Skip Navigation Bar

NLM’s Digitization Specifications


Two-Dimensional Materials (Texts, Manuscripts, Graphics) 

The majority of monographs were scanned in-house using a Kirtas KABIS III scanner.  Additional content was scanned offsite by vendors. Digitized texts contain the following components:

Monographs and Serials

Per Book

  • OCR - composite text file
  • Full color PDF
  • Descriptive metadata files (see Descriptive Metadata below)
  • METS - an xml document produced by the scanner’s software which encodes page image sequencing as well as technical details of the scanning operation
  • Preview image in JPG format

Per Page

  • Master image in either JPEG or TIFF format, 400 DPI, 24bit color, with some key technical metadata embedded
  • Access derivative image in JPEG2000 format
  • OCR - page text file
  • ALTO XML file of text with structural markup
  • MIX - an XML schema for encoding the structure of digital still images, this file is produced per page by NLM’s book scanner and embedded in the book-level METS file
  • Thumbnail in JPG format
Other Formats

Digitized manuscript materials, graphical prints of ink on paper, photographic prints, and photographic films are produced typically with TIFF masters and JPEG access derivatives.  Scanning DPI standards are generally higher, up to 600 DPI. Most of these materials do not generate text files.

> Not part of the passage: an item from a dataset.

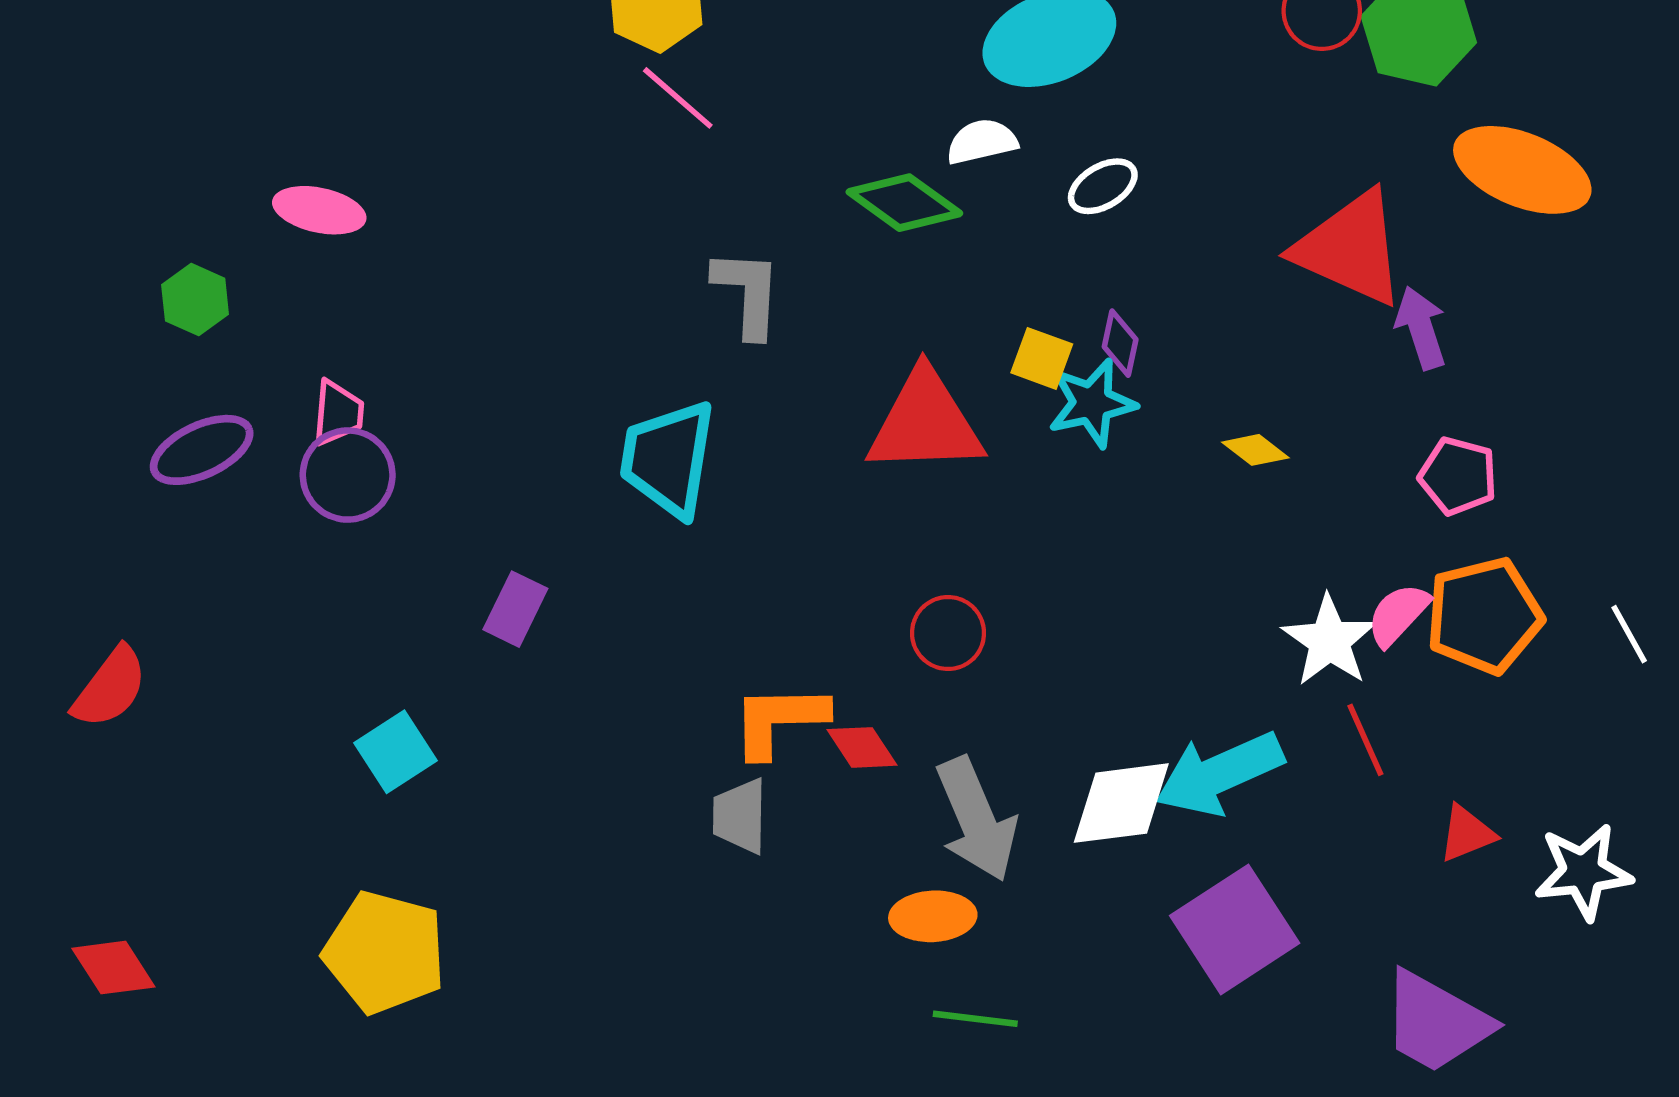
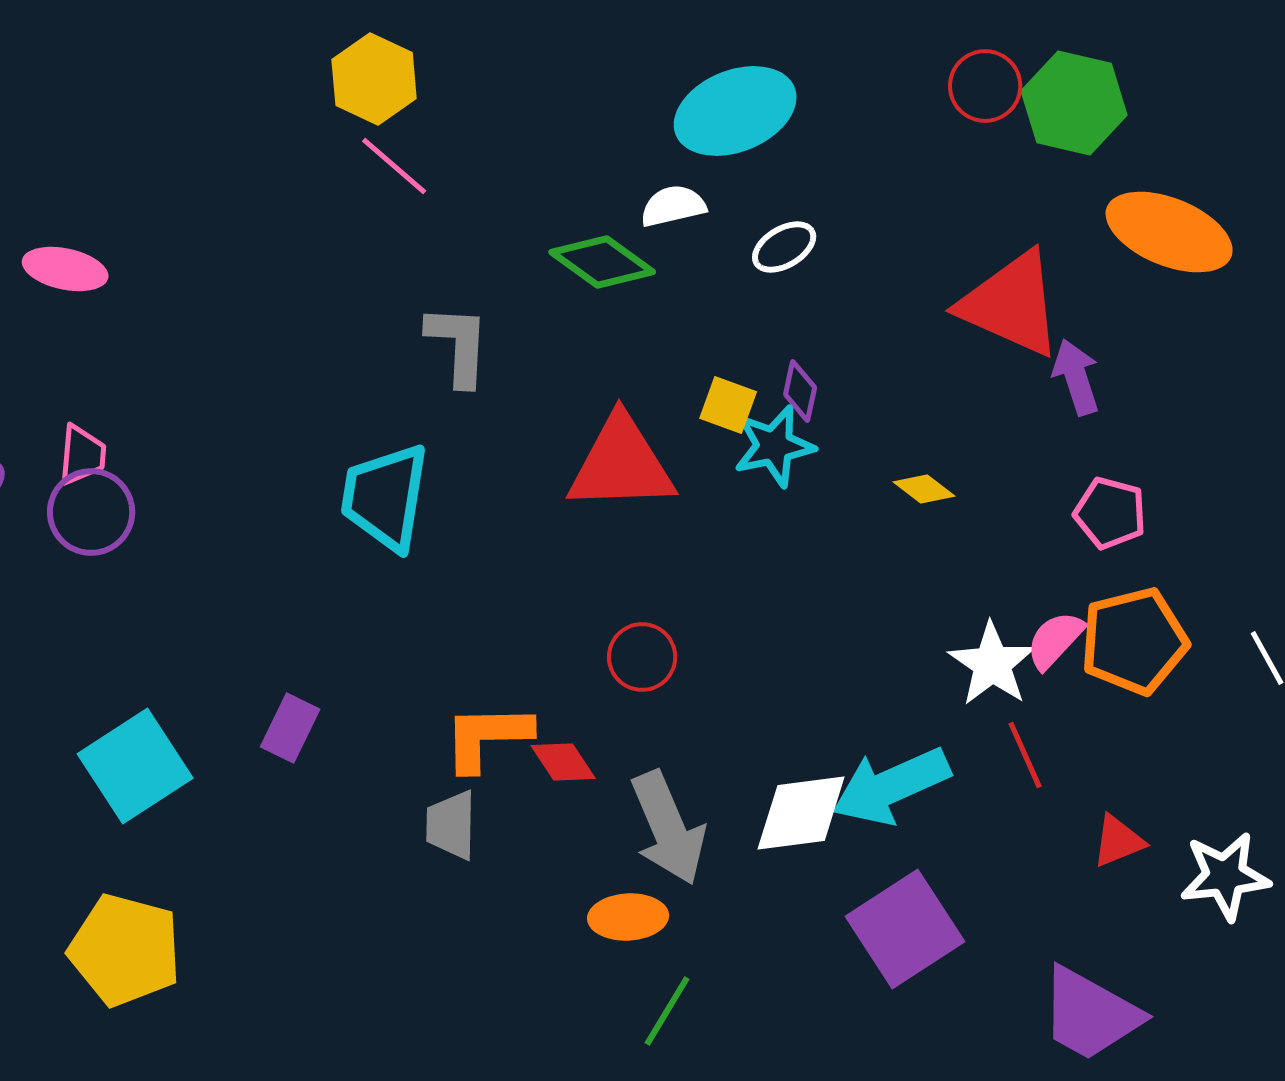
purple rectangle: (515, 609) -> (290, 728), moved
cyan square: (396, 752) -> (135, 766), size x1.5
green line: (975, 1019) -> (667, 1011), turned -66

Moving Images (Films and Videotapes)

Film and video materials are digitized to MPEG2 from BetacamSP or DVD copies.  The BetacamSP preservation copies are produced by offsite vendors.

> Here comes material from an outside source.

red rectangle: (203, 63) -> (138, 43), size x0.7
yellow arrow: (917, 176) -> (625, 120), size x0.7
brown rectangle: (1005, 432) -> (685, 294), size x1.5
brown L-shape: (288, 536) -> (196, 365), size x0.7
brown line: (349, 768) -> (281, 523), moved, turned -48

  • MPEG2 digital master is a full resolution, 640x480 NTSC video, with audio as in the original
  • Access derivatives are created in-house using popular formats:
    • .mp4 with h.264 compression and AAC audio, in three different compression and resolution pairings, optimized for particular display devices
    • .mov in high quality, full resolution
    • .wmv in high quality, full resolution
  • Transcript (text file)
  • Time-coded captions in DFXP, QuickTime and MAGpie formats


  • Master recording digitized to .wav format
  • Access derivatives are created in .mp3 format
  • Transcript

Descriptive Metadata

  • Typically each resource in Digital Collections has a corresponding bibliographic record in NLM’s Integrated Library System (ILS).
  • Some manuscript collections have item-level metadata as well, usually in Dublin Core.
  • From each bibliographic record (in MARCXML format) , a Dublin Core record and a custom metadata record “DMDINDEX” are derived via XSLT.
  • Both the Dublin Core and DMDINDEX records are used for displaying and indexing purposes in Digital Collections.